Backed by U.S Defense funding, IBM has recently announced the world’s first “synaptic” processor project: it’s a chip that which mimics the human brain architecture. The company calls this an unprecedented progress in building a machine that will (try to) learn, and understand – two things that computers have not been so great at so far.
In theory, the IBM chip is capable of re-wiring itself (like our brains) to adapt to certain situations or certain types of computations. At the moment, IBM has managed to perform some basic operations like solving mazes or recognizing mildly complex patterns. However we are still far from what “intelligence” commonly means to people.

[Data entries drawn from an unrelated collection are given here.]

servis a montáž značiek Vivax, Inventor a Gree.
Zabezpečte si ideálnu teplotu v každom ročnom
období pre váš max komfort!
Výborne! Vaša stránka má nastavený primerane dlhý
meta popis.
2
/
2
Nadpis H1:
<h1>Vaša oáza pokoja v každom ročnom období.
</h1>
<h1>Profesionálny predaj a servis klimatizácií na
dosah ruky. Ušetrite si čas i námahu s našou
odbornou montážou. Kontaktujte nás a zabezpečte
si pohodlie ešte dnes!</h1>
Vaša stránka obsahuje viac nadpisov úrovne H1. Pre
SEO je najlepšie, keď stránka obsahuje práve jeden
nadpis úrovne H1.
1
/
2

Yet, imitating a small portion of the brain may help cracking how it works, says IBM. The chip is currently using 256 silicon neurons. In comparison, the human brain can have one hundred Billion neurons. This is great research, but it is my personal opinion that it is presented to the public in a slightly optimistic/inflated way.
Is it really a hardware problem?
Since the beginning, the main issue with artificial intelligence (AI) is that we just don’t know how it works, which is why building an artificial version has been so elusive. Even from the medical perspective, we only have a relatively superficial knowledge of how the brain functions. Today, we can make very narrow forms of “intelligence”, most of which are more “specialized skills” (like chess, financial analysis, etc…) than “intelligence”. Artificial intelligence is not a hardware problem, it’s a software problem.
Put simply, even with all the computing power available in the world today, we could not make AI what we want it to be, yet.